# Vektorgrafik einer Palme



## psifactory (30. Oktober 2005)

Hi!

Habe die Palme hier und will sie in eine Vektorgrafik umwandeln. Mir steht als Programm aber leider nur Photoshop oder Fireworks zur Verfügung. Hab ehrlich gesagt nicht wirklich viel Ahnung von Vektorgrafiken. Hab inzwischen auch mal versucht die Palme nachzuzeichnen aber irgendwie schaut das nicht so aus wie ich das will  :-( 

Das fertige bild soll dann so aussehen wie unten aber halt als Vektorgrafik wegen Posterdruck und Tshirt Druck. 

Wie sollte ich da jetzt am besten vorgehen Hab schon einiges gelesen und ausprobiert aber leider wird das alles nichts.


----------



## 555 (30. Oktober 2005)

Vektorisieren kannst du das ganze mit einem automatischem Tool,
am besten ladest du dir eine Testversion von Illustrator CS2 von Adobe/Freehand MX von Macromedia/... herunter und vektorisierst die Grafiken mit einen dieser Programme.

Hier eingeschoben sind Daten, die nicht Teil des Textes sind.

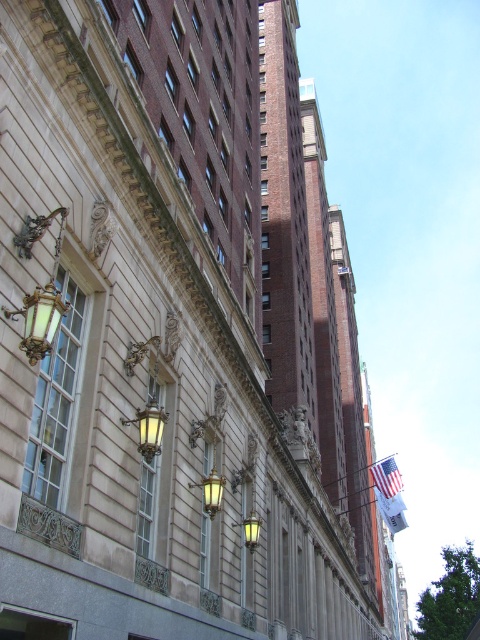 Question: Among these points, which one is farthest from the camera?

Choices:
 (A) (395, 502)
 (B) (157, 417)

Answer: (A)

Question: Does matte glass lamp at left have a lesser width compared to matte yellow glass at lower center?

Choices:
 (A) no
 (B) yes

Answer: (A)

Question: Which point is closer to the camera taking this photo?

Choices:
 (A) (253, 531)
 (B) (388, 506)
 (C) (32, 314)

Answer: (C)

Question: Is matte gold light fixture at lower center to the left of white fabric flag at lower right from the viewer's perspective?

Choices:
 (A) yes
 (B) no

Answer: (A)

Question: Does matte brass lamp at center appear on the right side of matte yellow glass at lower center?

Choices:
 (A) no
 (B) yes

Answer: (A)

Question: Which point appears farthest from the camera in this image?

Sauberer wird es mit dem Pfadwerkzeug, aber dazu musst du den Umgang damit lernen.
Hier gibt es ein Tutorial dazu: http://www.photozauber.de/praxis/tutorials/illustrator/01.php


----------



## psifactory (30. Oktober 2005)

Ok. Vielen Dank. Werd mich gleich mal daranmachen das Tutorial durchzuarbeiten. 

Grüsse

Sebastian


----------



## Meccan (2. November 2005)

wieso machst du es dir nicht einfacher und hilst dir eine Schriftart aus
www.dafont.com die eine Palme beinhaltet:

http://www.dafont.com/en/font.php?file=wmtrees1&nb_ppp=50


  MFG Carl


----------



## psifactory (2. November 2005)

Vielen Dank aber da passt schon so. Ist eh nicht die Palme, die ich bräuchte. Soll schon ungefähr so aussehen da ich ein flash header auch schon damit gemacht habe. bin jetzt gerade darüber mich in freehand einzuarbeiten. Welches Programm ist eigentllich besser? Freehand oder Illustrator


----------



## Meccan (2. November 2005)

ich denke das ist Geschmacksache, welches Programm du bevorzugst aber ich denke das Illustrator eine nähere Zukunft hat und Freehand nicht, da Adobe ja Macromedia aufgekauft hat.

MFG Carl


----------



## akrite (2. November 2005)

...trotzdem arbeite lieber mit Freehand, teils aus Tradition und der Nähe zu anderen Macromedia-Produkten. Aber es schon richtig, das mit der persönlichen Vorliebe....
Ich habe mittlerweile auch zu viele Templates(Vorlagen) , die ich nutze , auch um sie dann in Flash zu importieren.

Grüße
Andreas


----------



## Meccan (2. November 2005)

ich denke mir auch das es noch eine Zeit dauern wird bis Adobe wirklich drastische
Einschnitte in ihre Produktpalette vornehmen werden.


MFG Carl


----------